At a high level the work is pretty similar. Instead of working with design/product you work with data science/product. The conversations do tend to skew more technical. I remember we talked a lot of about user experience on my old team whereas now it's more about the stability of our services/pipelines and the maths behind the models and features.

One thing I'd call out is that, as an engineer, you're largely responsible for productionising what the data scientists come up with. There can be varying degrees of collaboration on the modelling depending on the team/project but at the end of the day you're there to make the thing work in the real world.

Compared to other engineering jobs, I think the work tends to be more experimental, i.e. can you quickly write code to test an idea.

If you're interested in trying it out, go for it. There's a tendency to silo engineers (backend, web, mobile, etc) but code is code and you can ramp on the concepts in a few months :)

On the other hand, if you're loving frontend there's nothing wrong with staying there. The depth is definitely there but you might need to change teams/companies to keep growing.

What are some of the languages/frameworks/tools you use at your current role?
Am going through this exact transition. Some key learnings I had:

1. Front end is customer obsessed. Trying to think through all customer navigation paths and design UI covering all aspects of usability. ML engineering, many times, is not customer facing. There will always be times when you don't know how your product / algorithm is put to use. Be prepared to accept such a change.

2. ML engineering is a lot about data - raw and unstructured. Your flexibility to work with any kind of data, being creative to come up data related processes is important.

3. Front end is overloaded with frameworks for improving developer productivity. ML frameworks have just set the foundation and your contributions at this stage to some of these will help it to grow stronger.

4. Both front-end and ML need deeper understanding of the domain on which it is applied to. Understanding every business logic involved will help to build better algorithms as well as front end workflows.

5. Lastly, ML too need a lot of front end tools to capture data, annotate data, cleanup data, measure model outcome etc. So, in lots of areas Frontend and ML go hand-in-hand and knowing both would be a unique skill-set in the market.

Good luck on expanding your domain to ML.

I’d encourage you to leverage your frond end expertise and approach the ML research from product angle. Computer vision can be an ideal fit where I’ve seen my previous colleague becomes very successful by launching on device CV application with a research team and he dive deep into the topic along the way.

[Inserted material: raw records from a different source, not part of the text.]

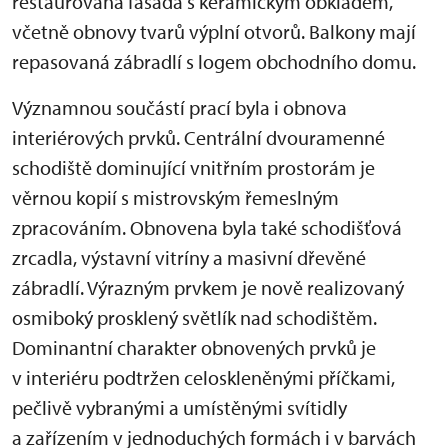
restaurována fasáda s keramickým obkladem,
včetně obnovy tvarů výplní otvorů. Balkony mají
repasovaná zábradlí s logem obchodního domu.
Významnou součástí prací byla i obnova
interiérových prvků. Centrální dvouramenné
schodiště dominující vnitřním prostorám je
věrnou kopií s mistrovským řemeslným
zpracováním. Obnovena byla také schodišťová
zrcadla, výstavní vitríny a masivní dřevěné
zábradlí. Výrazným prvkem je nově realizovaný
osmiboký prosklený světlík nad schodištěm.
Dominantní charakter obnovených prvků je
v interiéru podtržen celoskleněnými příčkami,
pečlivě vybranými a umístěnými svítidly
a zařízením v jednoduchých formách i v barvách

Traditional ML is much tricker but I think visualization might be a good starting point

It is fundamentally different. While you know how to code - you lack a lot of "side" knowledge. If you are a senior frontend developer - it will take at least few years to become experienced in backend/ML role.
Backend and ML are very different things. Well, ML may happen at the backend, of course, but it's often done in a completely non-web context. But the big difference is that there are a lot of very specific ML-related techniques that you need to not only learn, but also understand what they're for, how they work, when to apply them, and more specifically, when not to apply them. That seems to be the big trick in ML.
> My interest in it at the moment is money related

Moving from where you are now to a more senior position is most likely both an easier and a more profitable option for you. ML doesn't necessarily equal higher pay. And the roles that do come with significantly higher pay require years of math and statistics. Overall, the money is a really bad reason to get into a completely new field, especially this one.

The good thing is that you don't have to immediately go all in - you can read, learn and experiment and reevaluate your thoughts on the field once you have a bit more experience in it.